Partisan de la doctrine de Karl Marx, selon laquelle « l’Histoire de toute société est l’histoire de la lutte des classes », le Parti bolchévik (qui signifie « majorité » en russe), dirigé par Lénine, lance alors le mot d’ordre « Tout le pouvoir aux soviets », c’est-à-dire aux conseils ouvriers (soviets en russe), qui avaient spontanément surgi un peu partout en Russie. Les révolutionnaires appliquaient la leçon que Marx avait tirée de la défaite de la Commune de Paris en 1871, soit qu’il est illusoire de s’emparer de l’appareil d’État existant. Au contraire, il fallait le détruire au profit d’une autre forme d’État.

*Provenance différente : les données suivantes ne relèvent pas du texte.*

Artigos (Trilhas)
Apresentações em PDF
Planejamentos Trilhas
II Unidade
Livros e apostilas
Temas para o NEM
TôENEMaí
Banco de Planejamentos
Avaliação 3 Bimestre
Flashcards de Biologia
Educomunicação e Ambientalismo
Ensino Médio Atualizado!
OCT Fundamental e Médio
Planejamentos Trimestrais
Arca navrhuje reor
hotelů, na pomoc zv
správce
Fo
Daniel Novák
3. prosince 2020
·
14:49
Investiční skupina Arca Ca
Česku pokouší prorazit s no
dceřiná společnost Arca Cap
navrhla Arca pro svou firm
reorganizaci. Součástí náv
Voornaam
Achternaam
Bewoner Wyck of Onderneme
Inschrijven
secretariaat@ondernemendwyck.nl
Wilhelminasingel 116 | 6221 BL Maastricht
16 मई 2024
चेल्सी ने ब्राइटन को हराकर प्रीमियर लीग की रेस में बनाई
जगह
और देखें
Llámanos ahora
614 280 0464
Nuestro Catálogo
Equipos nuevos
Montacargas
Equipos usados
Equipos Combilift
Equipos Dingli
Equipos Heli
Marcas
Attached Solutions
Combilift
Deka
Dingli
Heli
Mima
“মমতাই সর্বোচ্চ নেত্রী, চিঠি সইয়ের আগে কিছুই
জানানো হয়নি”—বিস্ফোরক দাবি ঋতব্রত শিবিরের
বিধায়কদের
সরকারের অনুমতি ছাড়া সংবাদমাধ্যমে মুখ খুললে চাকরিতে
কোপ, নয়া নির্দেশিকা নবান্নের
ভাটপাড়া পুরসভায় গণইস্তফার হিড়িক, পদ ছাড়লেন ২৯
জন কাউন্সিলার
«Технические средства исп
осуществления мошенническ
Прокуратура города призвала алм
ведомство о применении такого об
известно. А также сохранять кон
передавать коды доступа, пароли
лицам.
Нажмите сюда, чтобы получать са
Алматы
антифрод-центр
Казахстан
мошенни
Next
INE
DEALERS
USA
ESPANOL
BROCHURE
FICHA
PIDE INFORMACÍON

Reprenant à son compte le slogan de Marx « Prolétaires de tous les pays, unissez-vous », le nouveau gouvernement socialiste invite rapidement tous les ouvriers du monde à se soulever pour mettre fin à la guerre.
À la veille du conflit, les partis socialistes, réunis dans la IIe Internationale, s’étaient engagés à déclarer la « guerre à la guerre », mais aussitôt les hostilités déclenchées, ils avaient viré capot de bord et s’étaient ralliés à leurs propres classes dirigeantes pour inviter les ouvriers de leurs pays respectifs à prendre les armes contre les ouvriers des autres pays, sous prétexte de la « défense de la patrie ». Dans plusieurs pays, on assiste à des soulèvements populaires contre la guerre. Le Québec ne fait pas exception. En 1918, éclatent dans la ville de Québec des manifestations contre la conscription qui seront réprimées dans le sang.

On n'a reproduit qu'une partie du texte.